Derive a relation for the slope of the \(v=\) constant lines on a \(T-P\) diagram for a gas that obeys the van der Waals equation of state.

Short answer

The relationship for the slope of lines with constant volume (v) on a temperature (T) versus pressure (P) diagram for a gas adhering to the van der Waals equation is: $$\frac{dT}{dP} = \frac{v-b}{R}$$ This indicates that the slope of the constant volume lines is directly proportional to the quantity (v-b), and inversely proportional to the gas constant (R).

Step-by-step solution

Write the van der Waals equation

Let's start by writing out the van der Waals equation of state for a gas: $$\left(P+\frac{a}{v^2}\right)(v-b) = RT$$ where \(P\) is the pressure, \(v\) is the specific volume (volume per unit mass), \(T\) is the temperature, \(R\) is the gas constant, and \(a\) and \(b\) are constants.

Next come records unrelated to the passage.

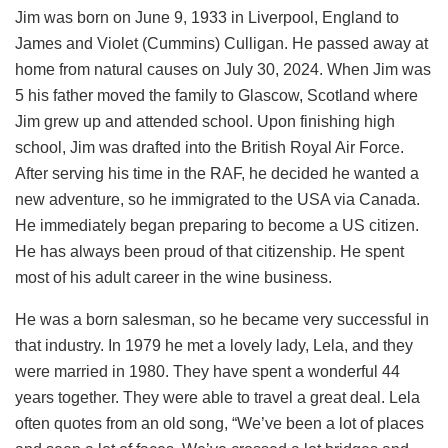
Jim was born on June 9, 1933 in Liverpool, England to
James and Violet (Cummins) Culligan. He passed away at
home from natural causes on July 30, 2024. When Jim was
5 his father moved the family to Glascow, Scotland where
Jim grew up and attended school. Upon finishing high
school, Jim was drafted into the British Royal Air Force.
After serving his time in the RAF, he decided he wanted a
new adventure, so he immigrated to the USA via Canada.
He immediately began preparing to become a US citizen.
He has always been proud of that citizenship. He spent
most of his adult career in the wine business.
He was a born salesman, so he became very successful in
that industry. In 1979 he met a lovely lady, Lela, and they
were married in 1980. They have spent a wonderful 44
years together. They were able to travel a great deal. Lela
often quotes from an old song, “We’ve been a lot of places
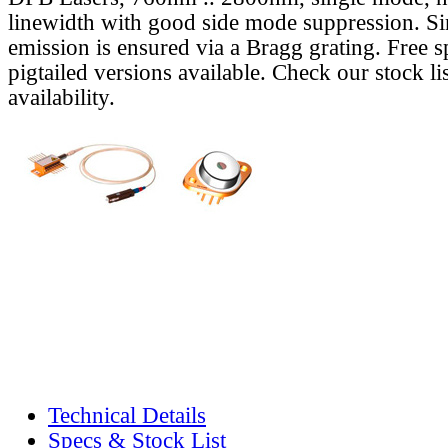
linewidth with good side mode suppression. S
emission is ensured via a Bragg grating. Free s
pigtailed versions available. Check our stock lis
availability.
Technical Details
Specs & Stock List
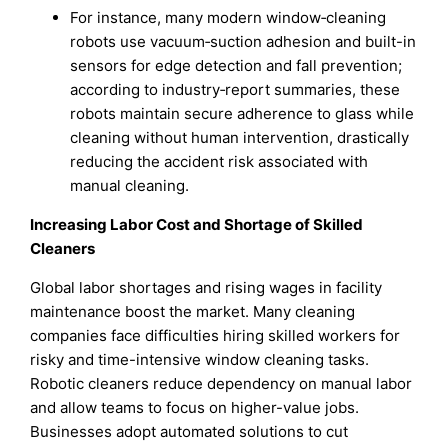
For instance, many modern window‑cleaning
robots use vacuum‑suction adhesion and built-in
sensors for edge detection and fall prevention;
according to industry‑report summaries, these
robots maintain secure adherence to glass while
cleaning without human intervention, drastically
reducing the accident risk associated with
manual cleaning.
Increasing Labor Cost and Shortage of Skilled
Cleaners
Global labor shortages and rising wages in facility
maintenance boost the market. Many cleaning
companies face difficulties hiring skilled workers for
risky and time-intensive window cleaning tasks.
Robotic cleaners reduce dependency on manual labor
and allow teams to focus on higher-value jobs.
Businesses adopt automated solutions to cut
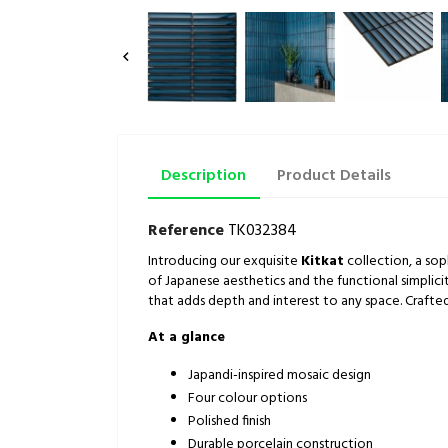

Description
Product Details
Reference
TK032384
Introducing our exquisite
Kitkat
collection, a sop
of Japanese aesthetics and the functional simplicit
that adds depth and interest to any space. Crafted
At a glance
Japandi-inspired mosaic design
Four colour options
Polished finish
Durable porcelain construction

Solve the van der Waals equation for temperature

Our task is to find the slope of \(v\)-constant lines in the \(T-P\) diagram. Thus, we should express \(T\) as a function of \(P\) and \(v\). To do this, let us solve the van der Waals equation for \(T\): $$T = \frac{P(v-b) + \frac{a}{v^2}(v-b)}{R}$$

Differentiate the temperature equation with respect to pressure

Now we need to find the slope of the lines determined by this equation, which means computing the derivative \(\frac{dT}{dP}\) while keeping \(v\) constant. So, let's differentiate the above equation with respect to \(P\): $$\frac{dT}{dP} = \frac{\partial}{\partial P} \left(\frac{P(v-b) + \frac{a}{v^2}(v-b)}{R}\right)$$ As \(v\) is constant, and \(a\), \(b\), and \(R\) are constants, the differentiation is fairly simple: $$\frac{dT}{dP} = \frac{v-b}{R}$$

State the answer

We have found the relation for the slope of the \(v\)-constant lines on a \(T-P\) diagram for a gas obeying the van der Waals equation of state: $$\frac{dT}{dP} = \frac{v-b}{R}$$ This implies that the slope of constant volume lines is directly proportional to \((v-b)\) and inversely proportional to the gas constant \(R\).